The following is an example DaemonSet configuration that uses the image rayproject/ray:2.40.0:

apiVersion: apps/v1
kind: DaemonSet
metadata:
  name: ray-image-preloader
  labels:
    k8s-app: ray-image-preloader
spec:
  selector:
    matchLabels:
      k8s-app: ray-image-preloader
  template:
    metadata:
      labels:
        name: ray-image-preloader
        k8s-app: ray-image-preloader
    spec:
      containers:
      - image: rayproject/ray:2.40.0
        name: ray-image-preloader
        command: [ "sleep", "inf" ]

Note: Ensure that the image tag that you use in the Daemonset is consistent with the Ray images your Ray cluster uses.

Preload images into machine images#

Some cloud providers allow you to build custom machine images for your Kubernetes nodes. Including your Ray images in these custom machine images ensures that Ray caches images locally when your nodes start up, avoiding the need to pull them from a remote registry. While this approach can be effective, it’s generally not recommended, as changing machine images often requires multiple steps and is tightly coupled to the lifecycle of your nodes.

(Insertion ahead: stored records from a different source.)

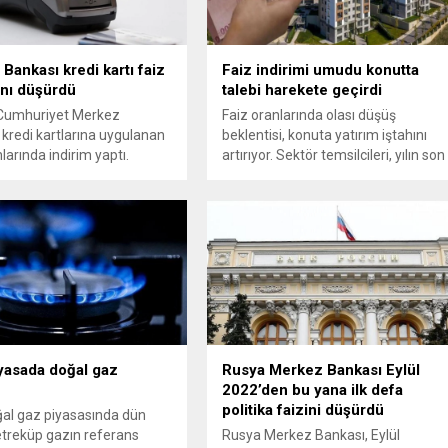
Bankası kredi kartı faiz
Faiz indirimi umudu konutta
ını düşürdü
talebi harekete geçirdi
 Cumhuriyet Merkez
Faiz oranlarında olası düşüş
 kredi kartlarına uygulanan
beklentisi, konuta yatırım iştahını
larında indirim yaptı.
artırıyor. Sektör temsilcileri, yılın son
çeyreğinde satışların
hızlanabileceğini ve 2025’in rekor
seviyede kapanabileceğini
öngörüyor.
yasada doğal gaz
Rusya Merkez Bankası Eylül
2022’den bu yana ilk defa
politika faizini düşürdü
al gaz piyasasında dün
treküp gazın referans
Rusya Merkez Bankası, Eylül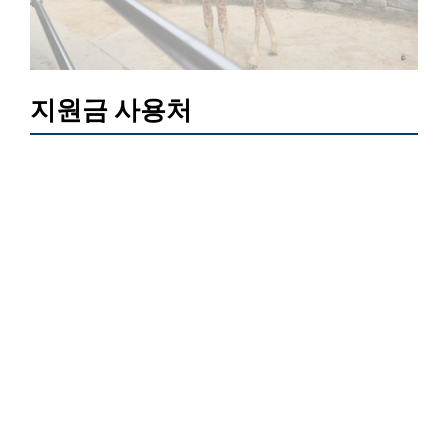
지원금 사용처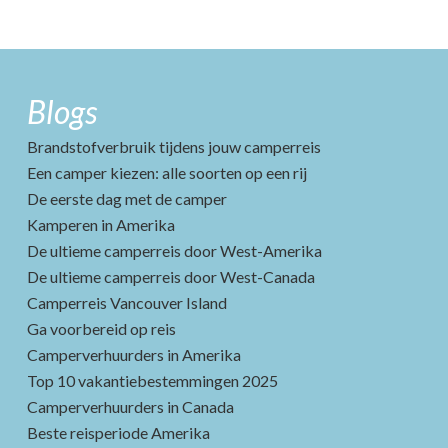
Blogs
Brandstofverbruik tijdens jouw camperreis
Een camper kiezen: alle soorten op een rij
De eerste dag met de camper
Kamperen in Amerika
De ultieme camperreis door West-Amerika
De ultieme camperreis door West-Canada
Camperreis Vancouver Island
Ga voorbereid op reis
Camperverhuurders in Amerika
Top 10 vakantiebestemmingen 2025
Camperverhuurders in Canada
Beste reisperiode Amerika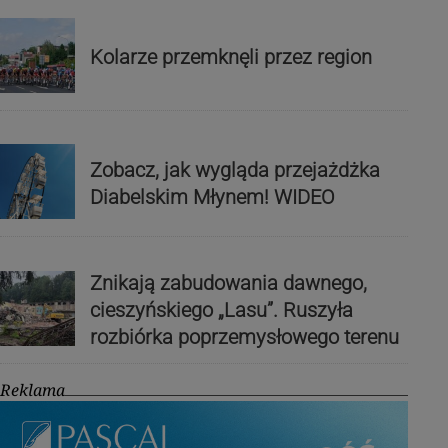
Kolarze przemknęli przez region
Zobacz, jak wygląda przejażdżka
Diabelskim Młynem! WIDEO
Znikają zabudowania dawnego,
cieszyńskiego „Lasu”. Ruszyła
rozbiórka poprzemysłowego terenu
Reklama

Use private image registries#

For production environments, it’s generally recommended to avoid pulling images from the public internet. Instead, host your images closer to your cluster to reduce pull times. Cloud providers like Google Cloud and AWS offer services such as Artifact Registry (AR) and Elastic Container Registry (ECR), respectively. Using these services ensures that traffic for image pulls remains within the provider’s internal network, avoiding network hops on the public internet and resulting in faster pull times.

Enable Image streaming (GKE only)#

If you’re using Google Kubernetes Engine (GKE), you can leverage Image streaming.

With Image streaming, GKE uses a remote filesystem as the root filesystem for any containers that use eligible container images. GKE streams image data from the remote filesystem as needed by your workloads. While streaming the image data, GKE downloads the entire container image onto the local disk in the background and caches it. GKE then serves future data read requests from the cached image. When you deploy workloads that need to read specific files in the container image, the Image streaming backend serves only those requested files.

Only container images hosted on Artifact Registry are eligible for Image streaming.

Note: You might not notice the benefits of Image streaming during the first pull of an eligible image. However, after Image streaming caches the image, future image pulls on any cluster benefit from Image streaming.

You can enable Image streaming when creating a GKE cluster by setting the --enable-image-streaming flag:

gcloud container clusters create CLUSTER_NAME \
    --zone=COMPUTE_ZONE \
    --image-type="COS_CONTAINERD" \
    --enable-image-streaming

See Enable Image streaming on clusters for more details.

Enable secondary boot disks (GKE only)#

If you’re using Google Kubernetes Engine (GKE), you can enable the secondary bootdisk to preload data or container images.

GKE enables secondary boot disks per node pool. Once enabled, GKE attaches a Persistent Disk to each node within the node pool. The images within the Persistent Disk are immediately accessible to containers once Ray schedules workloads on those nodes. Including Ray images in the secondary boot disk can significantly reduce image pull latency.

See Prepare the secondary boot disk image for detailed steps on how to prepare the secondary boot disk. See Configure the secondary boot disk for how to enable secondary boot disks for your node pools.